Re: [PATCH v2] gpiolib: Bind gpio_device to a driver to enable fw_devlink=on by default

From: Saravana Kannan
Date: Thu Jan 21 2021 - 14:47:21 EST


On Thu, Jan 21, 2021 at 5:01 AM Linus Walleij <linus.walleij@xxxxxxxxxx> wrote:
>
> On Sat, Jan 16, 2021 at 2:14 AM Saravana Kannan <saravanak@xxxxxxxxxx> wrote:
>
> > There are multiple instances of GPIO devictree nodes of the form:
> >
> > foo {
> > compatible = "acme,foo";
> > ...
> >
> > gpio0: gpio0@xxxxxxxx {
> > compatible = "acme,bar";
> > ...
> > gpio-controller;
> > };
> >
> > gpio1: gpio1@xxxxxxxx {
> > compatible = "acme,bar";
> > ...
> > gpio-controller;
> > };
> >
> > ...
> > }
> >
> > bazz {
> > my-gpios = <&gpio0 ...>;
> > }
> >
> > Case 1: The driver for "foo" populates struct device for these gpio*
> > nodes and then probes them using a driver that binds with "acme,bar".
> > This lines up with how DT nodes with the "compatible" property are
> > generally converted to struct devices and then registered with driver
> > core to probe them. This also allows the gpio* devices to hook into all
> > the driver core capabilities like runtime PM, probe deferral,
> > suspend/resume ordering, device links, etc.
>
> Agreed. I usually tried to get driver authors to do this.
>
> Sometimes they have been very strongly convinced that this is not
> right for their hardware which leads to case 2.
>
> > Case 2: The driver for "foo" doesn't populate its child device nodes
> > with "compatible" property and instead just loops through its child
> > nodes and directly registers the GPIOs with gpiolib without ever
> > populating a struct device or binding a driver to it.
>
> This usually happens when the registers for these "subdevices"
> are mixed up in the address space, so there could not be a clean
> "reg" property on the node, i.e. it breaks another implicit assumtion
> that each such gpio node is a separate hardware and register map
> entity.
>
> They may still have "ports" or "banks" of GPIO that make sense
> to separate into logical nodes and this is most often why they
> do this.
>
> I bet there are some other oddities as well.

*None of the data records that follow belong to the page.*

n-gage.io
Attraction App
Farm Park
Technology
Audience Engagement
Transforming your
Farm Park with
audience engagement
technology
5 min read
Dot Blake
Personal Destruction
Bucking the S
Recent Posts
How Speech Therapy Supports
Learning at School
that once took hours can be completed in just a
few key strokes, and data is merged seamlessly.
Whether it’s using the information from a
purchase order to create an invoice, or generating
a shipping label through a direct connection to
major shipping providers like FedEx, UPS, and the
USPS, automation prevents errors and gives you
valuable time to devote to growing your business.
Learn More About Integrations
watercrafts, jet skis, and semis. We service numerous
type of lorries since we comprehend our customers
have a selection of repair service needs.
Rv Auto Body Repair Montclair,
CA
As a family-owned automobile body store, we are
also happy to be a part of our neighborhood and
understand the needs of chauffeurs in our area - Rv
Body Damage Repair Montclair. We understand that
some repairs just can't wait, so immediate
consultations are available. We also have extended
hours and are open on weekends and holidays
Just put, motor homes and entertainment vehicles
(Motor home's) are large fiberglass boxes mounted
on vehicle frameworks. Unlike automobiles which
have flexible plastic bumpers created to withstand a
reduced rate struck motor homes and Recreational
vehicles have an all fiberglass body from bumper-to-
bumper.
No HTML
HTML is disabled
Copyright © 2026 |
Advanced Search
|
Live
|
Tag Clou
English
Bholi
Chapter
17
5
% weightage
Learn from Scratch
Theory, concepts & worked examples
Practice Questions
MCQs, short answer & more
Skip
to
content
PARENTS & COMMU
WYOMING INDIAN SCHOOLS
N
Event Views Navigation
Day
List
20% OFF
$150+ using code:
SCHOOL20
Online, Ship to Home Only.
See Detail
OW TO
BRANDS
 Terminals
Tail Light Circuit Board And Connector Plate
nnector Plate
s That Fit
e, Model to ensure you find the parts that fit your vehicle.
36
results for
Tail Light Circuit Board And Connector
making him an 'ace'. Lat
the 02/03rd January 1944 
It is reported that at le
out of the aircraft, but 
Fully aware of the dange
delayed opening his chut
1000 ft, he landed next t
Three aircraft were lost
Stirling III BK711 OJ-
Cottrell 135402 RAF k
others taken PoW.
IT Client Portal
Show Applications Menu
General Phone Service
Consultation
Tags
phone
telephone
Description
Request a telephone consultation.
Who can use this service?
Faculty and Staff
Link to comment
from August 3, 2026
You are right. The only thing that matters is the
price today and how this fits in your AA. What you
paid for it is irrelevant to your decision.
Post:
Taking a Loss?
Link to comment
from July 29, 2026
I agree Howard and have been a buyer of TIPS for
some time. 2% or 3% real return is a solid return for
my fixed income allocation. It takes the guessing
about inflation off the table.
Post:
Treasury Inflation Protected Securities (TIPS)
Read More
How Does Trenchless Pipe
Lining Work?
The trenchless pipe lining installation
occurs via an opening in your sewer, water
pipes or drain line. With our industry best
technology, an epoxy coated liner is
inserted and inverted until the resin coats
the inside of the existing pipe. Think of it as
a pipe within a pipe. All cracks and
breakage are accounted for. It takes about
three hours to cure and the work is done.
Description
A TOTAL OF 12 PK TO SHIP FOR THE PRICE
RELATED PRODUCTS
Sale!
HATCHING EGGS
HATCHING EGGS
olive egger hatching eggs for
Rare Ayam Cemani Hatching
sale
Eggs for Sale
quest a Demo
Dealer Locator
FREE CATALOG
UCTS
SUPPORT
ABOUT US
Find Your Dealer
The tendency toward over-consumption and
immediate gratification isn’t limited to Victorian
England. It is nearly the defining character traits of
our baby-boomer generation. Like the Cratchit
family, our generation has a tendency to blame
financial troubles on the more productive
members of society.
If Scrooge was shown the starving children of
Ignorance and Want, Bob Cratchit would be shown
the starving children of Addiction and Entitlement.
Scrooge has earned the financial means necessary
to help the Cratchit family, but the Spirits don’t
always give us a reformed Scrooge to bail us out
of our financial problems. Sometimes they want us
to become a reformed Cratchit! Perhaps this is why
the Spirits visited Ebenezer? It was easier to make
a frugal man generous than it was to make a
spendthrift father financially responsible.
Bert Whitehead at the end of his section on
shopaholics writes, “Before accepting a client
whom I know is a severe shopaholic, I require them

Ah, thanks for the context. But couldn't they just skip the
"compatible" property in the DT if these individual nodes aren't
considered separate devices? It's too late for existing DT device
bindings, but maybe in the future we can ask them to skip the
"compatible" property if they don't consider the sub nodes to be
distinct devices?

> > Drivers that follow the case 2 cause problems with fw_devlink=on. This
> > is because fw_devlink will prevent bazz from probing until there's a
> > struct device that has gpio0 as its fwnode (because bazz lists gpio0 as
> > a GPIO supplier). Once the struct device is available, fw_devlink will
> > create a device link between with gpio0 as the supplier and bazz as the
> > consumer. After this point, the device link will prevent bazz from
> > probing until its supplier (the gpio0 device) has bound to a driver.
> > Once the supplier is bound to a driver, the probe of bazz is triggered
> > automatically.
>
> I think in many or all cases there will eventually be such a device,
> and indeed when you are talking about struct gpio_device
> below, that is that device, right?
>
> > Finding and refactoring all the instances of drivers that follow case 2
> > will cause a lot of code churn and it not something that can be done in
> > one shot. Examples of such instances are [1] [2].
>
> [1] is the DesignWare GPIO controller which is actually pretty important,
> a lot of devices synthesize this controller so it would be really nice to
> fix properly.
>
> That said I am not sure there is an option to actually refactor these
> devices, they look like they do for very good reasons.
>
> > This patch works around this problem and avoids all the code churn by
> > simply creating a stub driver to bind to the gpio_device. Since the
> > gpio_device already points to the GPIO device tree node, this allows all
> > the consumers to continue probing when the driver follows case 2.
>
> That makes sense.
>
> > If/when all the old drivers are refactored, we can revert this patch.
>
> I have a bad feeling about this.
>
> This type of hacks tend to stay around forever.
>
> That said I'm not sure this is entirely wrong either, maybe this
> is business as usual and *should* stay around forever. Haven't
> made my mind up about that.

Considering your comment about why some (not all) of these nodes
aren't considered separate devices, looks like this has to stay this
way forever? I can drop this line in the commit text.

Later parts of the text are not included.